On getting this experimental data, it is compared with the data generated by our dry lab using predictive software and models, and thus build our library of 5’ UTRs. This library is available as an open-source resource in the iGEM Parts Repository. All our constructed have been BioBricked by using BBrickIt. BBrickIt is a software that BioBricks any DNA sequence for you. According to the BioBrick standards, each BioBrick part must have a Prefix and Suffix. For a part to be compatible with BioBrick RFC[10] standards, it must not contain the following restriction sites, as these are unique to the prefix and suffix:
| Sequence | Type | Enzyme |
|---|---|---|
| gaattc | Illegal | EcoRIt |
| tctaga | Illegal | XbaI |
| actagt | Illegal | SpeI |
| ctgcag | Illegal | PstI |
| gcggccgc | Avoid | NotI |
If the sequence to be contains any of these sites, the program will detect them and they will be highlighted. The software will also suggest another sequence, with the illegal sequences replaced by new sequences which do not change the overall amino acid coding sequence. The most exciting feature of this application is that it takes into account the codon preferences for your chassis organisms. The frequency and efficiency of usage of codons in different organisms are different for producing the same amino acid. BBrickIt takes that into account and then suggests a new sequence that is optimized for the chassis organism.
BBrickIt v.2 builds upon the previous version of BBrickIt. This previous version of BBrickIt has been completely developed by our own ICT Mumbai iGEM Team of 2017. We have modified it this year. Users can now input an mRNA sequence in the input field and the software will convert it to the corresponding DNA sequence and return the BioBrick. It also comes with a “Copy BioBrick Sequence” button to enable users to copy the BioBrick sequence to their clipboard with the click of a button.
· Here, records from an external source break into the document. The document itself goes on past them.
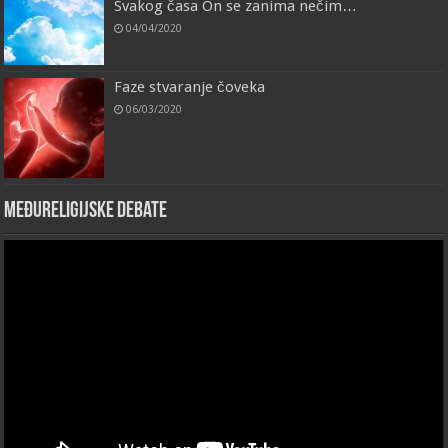
Svakog časa On se zanima nečim…
04/04/2020
Faze stvaranje čoveka
06/03/2020
Međureligijske debate
Video
Player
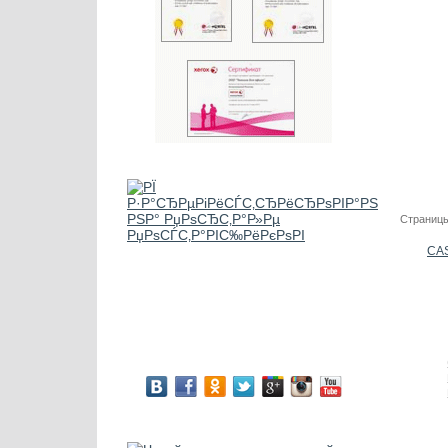
Страницы
CA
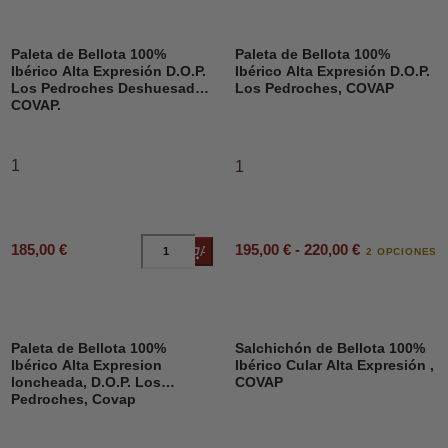
Paleta de Bellota 100%
Paleta de Bellota 100%
Ibérico Alta Expresión D.O.P.
Ibérico Alta Expresión D.O.P.
Los Pedroches Deshuesado,
Los Pedroches, COVAP
COVAP.
1
1
195,00 € - 220,00 €
185,00 €
Añadir al carrito
2 OPCIONES
Paleta de Bellota 100%
Salchichón de Bellota 100%
Ibérico Alta Expresion
Ibérico Cular Alta Expresión ,
loncheada, D.O.P. Los
COVAP
Pedroches, Covap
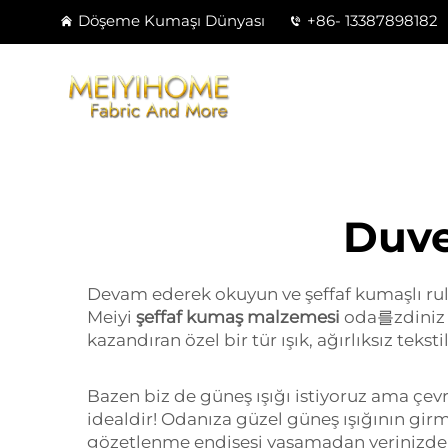
Döşeme Kumaşı Dünyası
+86- 13387898182
Duve
Devam ederek okuyun ve şeffaf kumaşlı rulo
Meiyi
şeffaf kumaş malzemesi
oda를zdiniz v
kazandıran özel bir tür ışık, ağırlıksız teks
Bazen biz de güneş ışığı istiyoruz ama çev
idealdir! Odanıza güzel güneş ışığının girme
gözetlenme endişesi yaşamadan yerinizde d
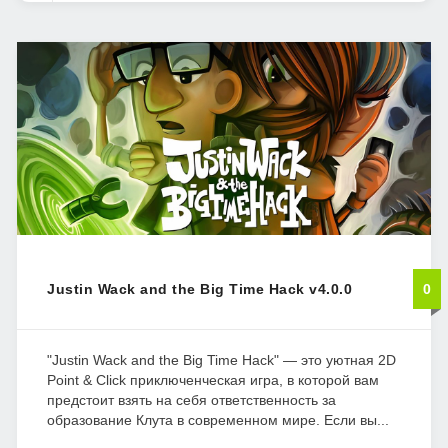
Justin Wack and the Big Time Hack v4.0.0
0
"Justin Wack and the Big Time Hack" — это уютная 2D
Point & Click приключенческая игра, в которой вам
предстоит взять на себя ответственность за
образование Клута в современном мире. Если вы...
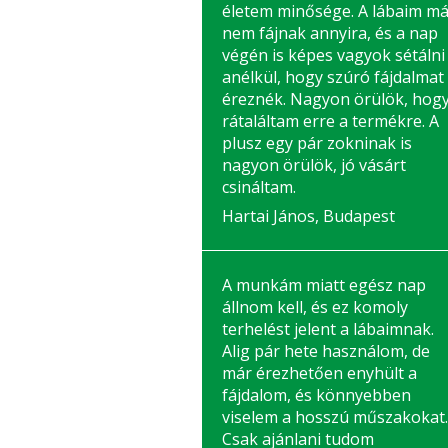
életem minősége. A lábaim má
nem fájnak annyira, és a nap
végén is képes vagyok sétálni
anélkül, hogy szúró fájdalmat
éreznék. Nagyon örülök, hog
rátaláltam erre a termékre. A
plusz egy pár zokninak is
nagyon örülök, jó vásárt
csináltam.
Hartai János, Budapest
A munkám miatt egész nap
állnom kell, és ez komoly
terhelést jelent a lábaimnak.
Alig pár hete használom, de
már érezhetően enyhült a
fájdalom, és könnyebben
viselem a hosszú műszakokat.
Csak ajánlani tudom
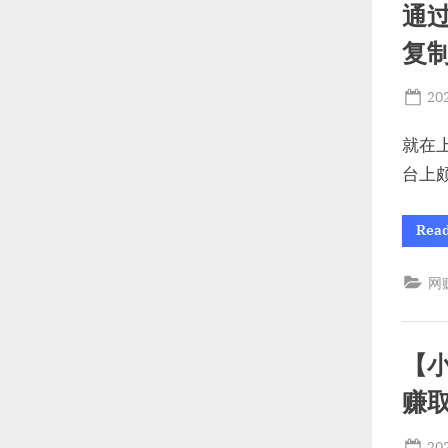
通
复
Po
20
on
就在
台上
Rea
网
【
赚
Po
20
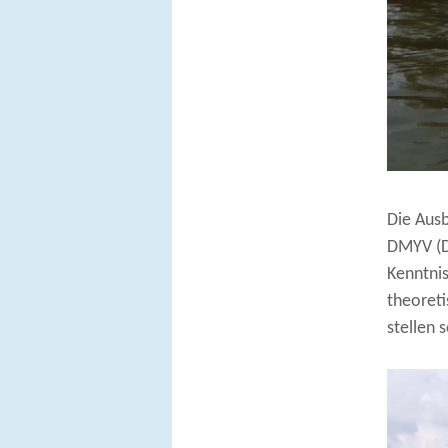
Die Aus
DMYV (De
Kenntnis
theoreti
stellen 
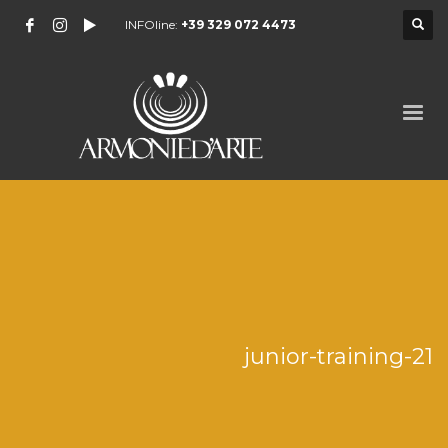
INFOline:
+39 329 072 4473
junior-training-21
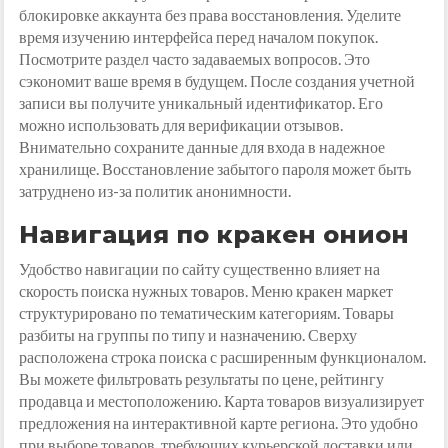
блокировке аккаунта без права восстановления. Уделите
время изучению интерфейса перед началом покупок.
Посмотрите раздел часто задаваемых вопросов. Это
сэкономит ваше время в будущем. После создания учетной
записи вы получите уникальный идентификатор. Его
можно использовать для верификации отзывов.
Внимательно сохраните данные для входа в надежное
хранилище. Восстановление забытого пароля может быть
затруднено из-за политик анонимности.
Навигация по кракен онион
Удобство навигации по сайту существенно влияет на
скорость поиска нужных товаров. Меню кракен маркет
структурировано по тематическим категориям. Товары
разбиты на группы по типу и назначению. Сверху
расположена строка поиска с расширенным функционалом.
Вы можете фильтровать результаты по цене, рейтингу
продавца и местоположению. Карта товаров визуализирует
предложения на интерактивной карте региона. Это удобно
при выборе товаров, требующих курьерской доставки или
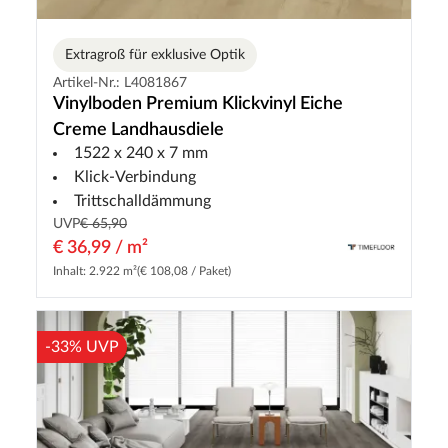
Extragroß für exklusive Optik
Artikel-Nr.: L4081867
Vinylboden Premium Klickvinyl Eiche
Creme Landhausdiele
1522 x 240 x 7 mm
Klick-Verbindung
Trittschalldämmung
UVP
€ 65,90
€ 36,99 / m²
Inhalt: 2.922 m²
(€ 108,08 / Paket)
-33% UVP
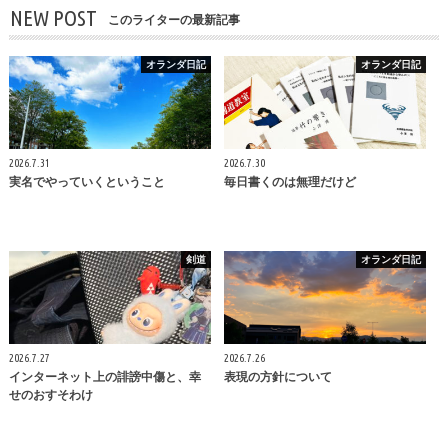
NEW POST
このライターの最新記事
オランダ日記
オランダ日記
2026.7.31
2026.7.30
実名でやっていくということ
毎日書くのは無理だけど
剣道
オランダ日記
2026.7.27
2026.7.26
インターネット上の誹謗中傷と、幸
表現の方針について
せのおすそわけ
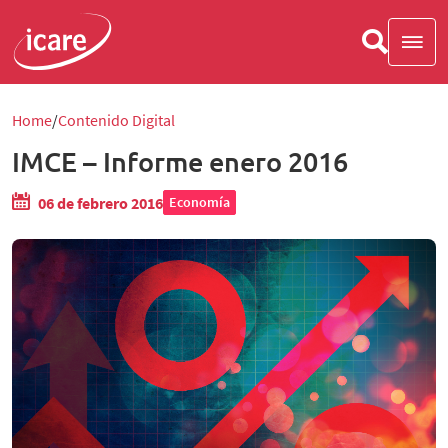
Home
Contenido Digital
IMCE – Informe enero 2016
06 de febrero 2016
Economía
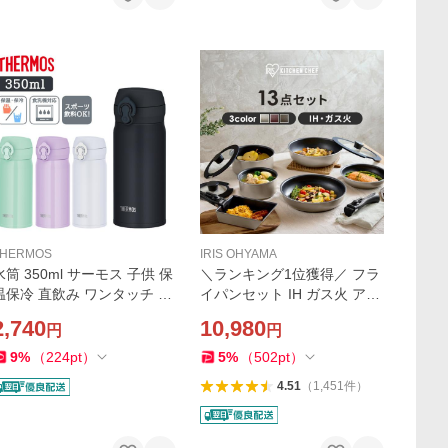
THERMOS
IRIS OHYAMA
水筒 350ml サーモス 子供 保
＼ランキング1位獲得／ フラ
温保冷 直飲み ワンタッチ ス
イパンセット IH ガス火 アイ
テンレス おしゃれ 保温 保冷
リスオーヤマ フライパン 卵
2,740
10,980
円
円
スポーツドリンクOK 真空断
焼き器 取っ手が取れる 高耐
熱 真空断熱ケータイマグ JN
久4層構造 ダイヤモンドコー
9
%
（
224
pt
）
5
%
（
502
pt
）
-S350
ト 13点 IPDCI-T13 *
4.51
（
1,451
件
）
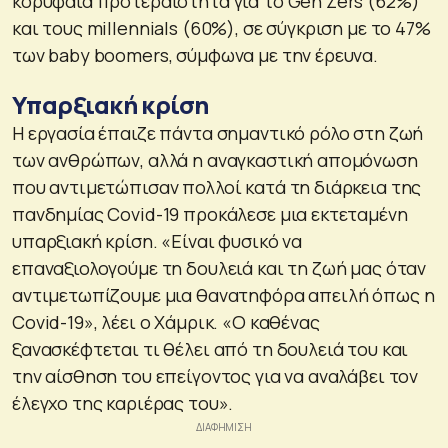
κορυφαία προτεραιότητα για το Gen Zers (62%)
και τους millennials (60%), σε σύγκριση με το 47%
των baby boomers, σύμφωνα με την έρευνα.
Υπαρξιακή κρίση
Η εργασία έπαιζε πάντα σημαντικό ρόλο στη ζωή
των ανθρώπων, αλλά η αναγκαστική απομόνωση
που αντιμετώπισαν πολλοί κατά τη διάρκεια της
πανδημίας Covid-19 προκάλεσε μια εκτεταμένη
υπαρξιακή κρίση. «Είναι φυσικό να
επαναξιολογούμε τη δουλειά και τη ζωή μας όταν
αντιμετωπίζουμε μια θανατηφόρα απειλή όπως η
Covid-19», λέει ο Xάμρικ. «Ο καθένας
ξανασκέφτεται τι θέλει από τη δουλειά του και
την αίσθηση του επείγοντος για να αναλάβει τον
έλεγχο της καριέρας του».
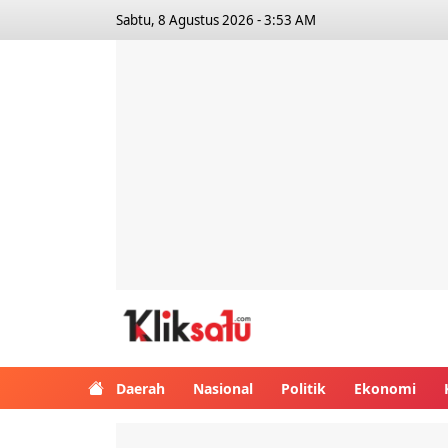
Sabtu, 8 Agustus 2026 - 3:53 AM
Kliksatu.com
Daerah
Nasional
Politik
Ekonomi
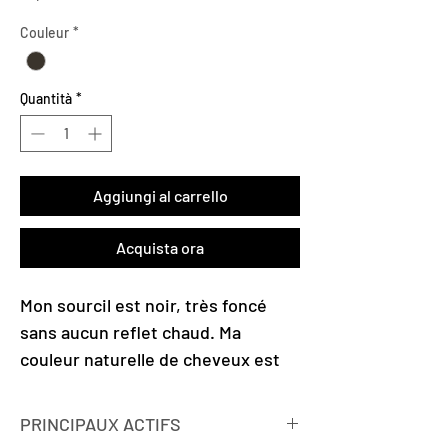
Couleur
*
Quantità
*
Aggiungi al carrello
Acquista ora
Mon sourcil est noir, très foncé
sans aucun reflet chaud. Ma
couleur naturelle de cheveux est
noire.
PRINCIPAUX ACTIFS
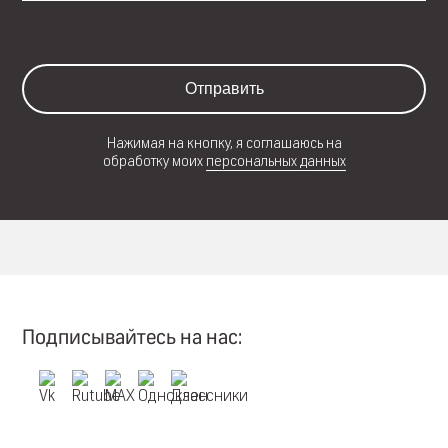
Отправить
Нажимая на кнопку, я соглашаюсь на
обработку моих
персональных данных
Подписывайтесь на нас:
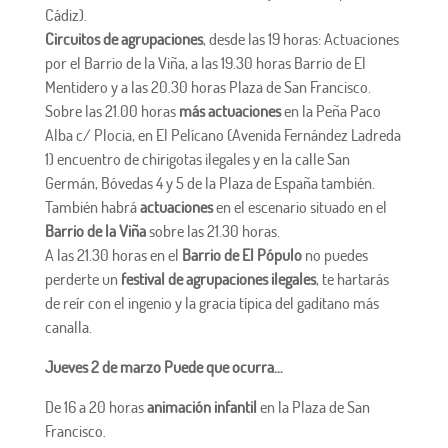
Cádiz).
Circuitos de agrupaciones
, desde las 19 horas: Actuaciones
por el Barrio de la Viña, a las 19.30 horas Barrio de El
Mentidero y a las 20.30 horas Plaza de San Francisco.
Sobre las 21.00 horas
más actuaciones
en la Peña Paco
Alba c/ Plocia, en El Pelícano (Avenida Fernández Ladreda
1) encuentro de chirigotas ilegales y en la calle San
Germán, Bóvedas 4 y 5 de la Plaza de España también.
También habrá
actuaciones
en el escenario situado en el
Barrio de la Viña
sobre las 21.30 horas.
A las 21.30 horas en el
Barrio de El Pópulo
no puedes
perderte un
festival de agrupaciones ilegales
, te hartarás
de reír con el ingenio y la gracia típica del gaditano más
canalla.
Jueves 2 de marzo Puede que ocurra…
De 16 a 20 horas
animación infantil
en la Plaza de San
Francisco.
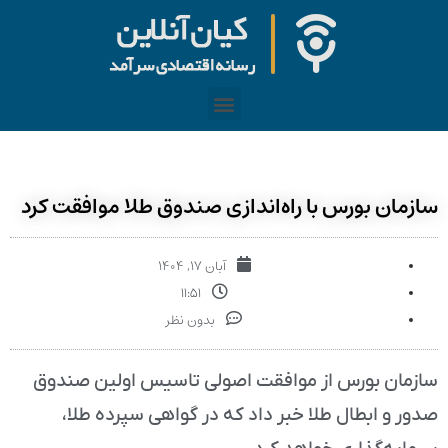
سازمان بورس با راه‌اندازی صندوق طلا موافقت کرد
آبان ۱۷, ۱۴۰۴
۱۱:۵۱
بدون نظر
سازمان بورس از موافقت اصولی تاسیس اولین صندوق
صدور و ابطال طلا خبر داد که در گواهی سپرده طلا،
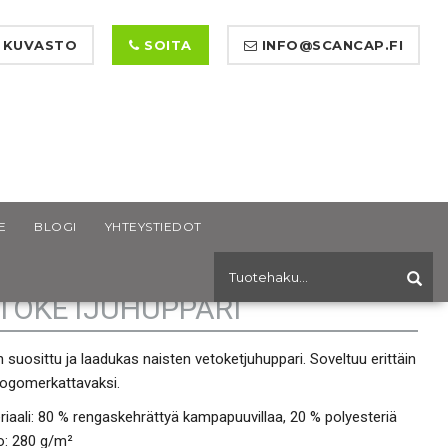
 KUVASTO
SOITA
INFO@SCANCAP.FI
E
BLOGI
YHTEYSTIEDOT
SSEL AUTHENTIC NAISTEN
TOKETJUHUPPARI
in suosittu ja laadukas naisten vetoketjuhuppari. Soveltuu erittäin
logomerkattavaksi.
riaali: 80 % rengaskehrättyä kampapuuvillaa, 20 % polyesteriä
o: 280 g/m²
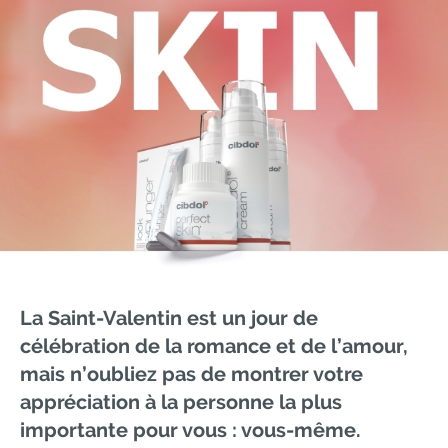
La Saint-Valentin est un jour de
célébration de la romance et de l’amour,
mais n’oubliez pas de montrer votre
appréciation à la personne la plus
importante pour vous : vous-même.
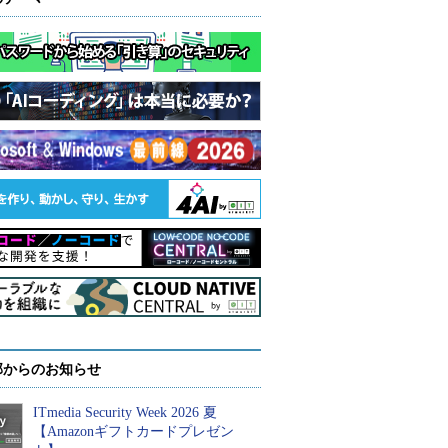
部からのお知らせ
ITmedia Security Week 2026 夏
【Amazonギフトカードプレゼン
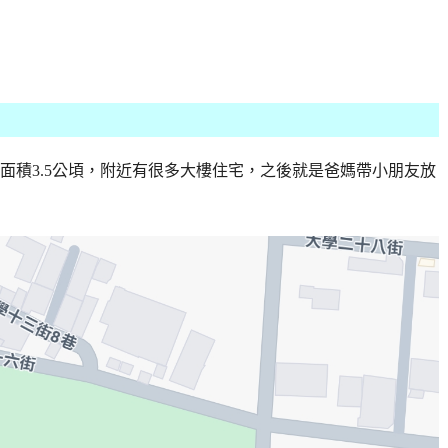
面積3.5公頃，附近有很多大樓住宅，之後就是爸媽帶小朋友放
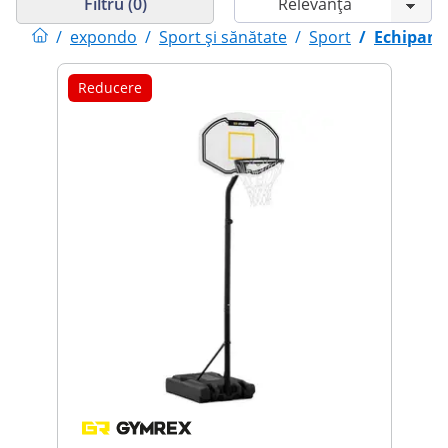
Filtru (0)
/
expondo
/
Sport și sănătate
/
Sport
/
Echipamen
Reducere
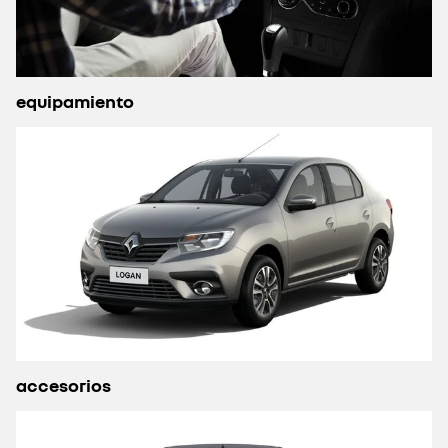
equipamiento
accesorios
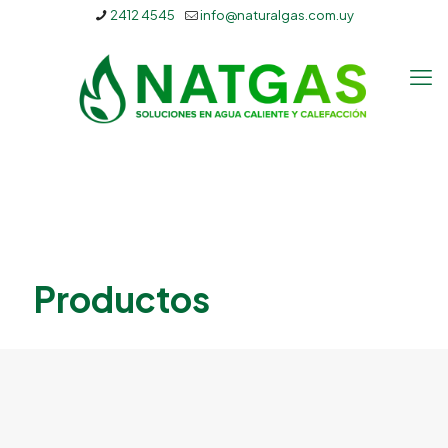
2412 4545
info@naturalgas.com.uy
Productos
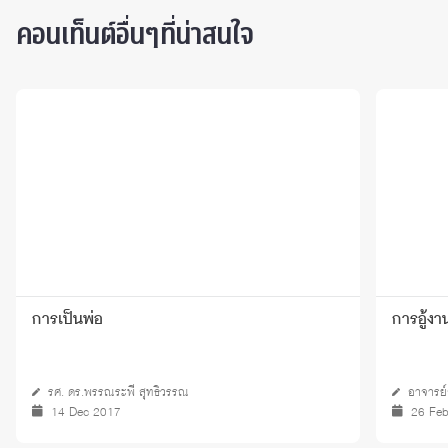
คอนเท็นต์อื่นๆที่น่าสนใจ
การเป็นพ่อ
การอู้ง
รศ. ดร.พรรณระพี สุทธิวรรณ
อาจารย์
14 Dec 2017
26 Fe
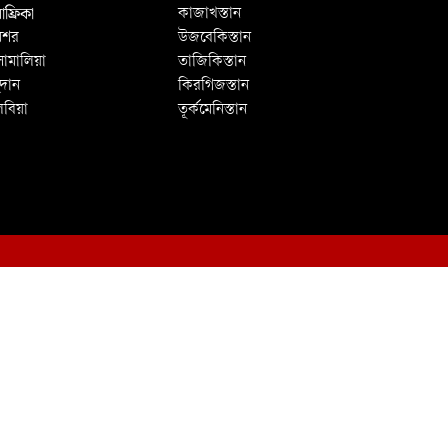
ফ্রিকা
কাজাখস্তান
িশর
উজবেকিস্তান
োমালিয়া
তাজিকিস্তান
ুদান
কিরগিজস্তান
িবিয়া
তূর্কমেনিস্তান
Several bug fixes have also been made.
Steps to Use BBrickIt:
- Select your Organism/Chassis.
- Paste your sequence in the box at the top.
- Choose if your sequence is a coding sequence or not.
- Click BioBrick!
- If you wish to take the reverse complement of the sequence and then BioBrick it, click If your part contains any illegal restriction enzyme binding sites, two boxes will appear. The box on the left will display the highlighted restriction sites with a legend at the bottom. The box on the right will suggest the new, optimized sequence for the selected organism. If you wish to proceed with that sequence, copy and paste it into the top box and hit BioBrick.
As a result of using BBrickIt, all the parts uploaded on the Registry of Standard Biological Parts are BBF RFC 10 compliant.
While our project is currently limited to the E. coli system, we intend to broaden its scope to include other prokaryotic systems. We aim to characterize the effect of 5’ UTRs in eukaryotic cells, possibly even mammalian cells since these cells are usually employed to make several rDNA products, especially therapeutic substances. We also plan to insert our UTRs into expression vectors like the pET series of vectors to test how they perform in controlled gene expression systems. All this can be done conveniently and is well thought of.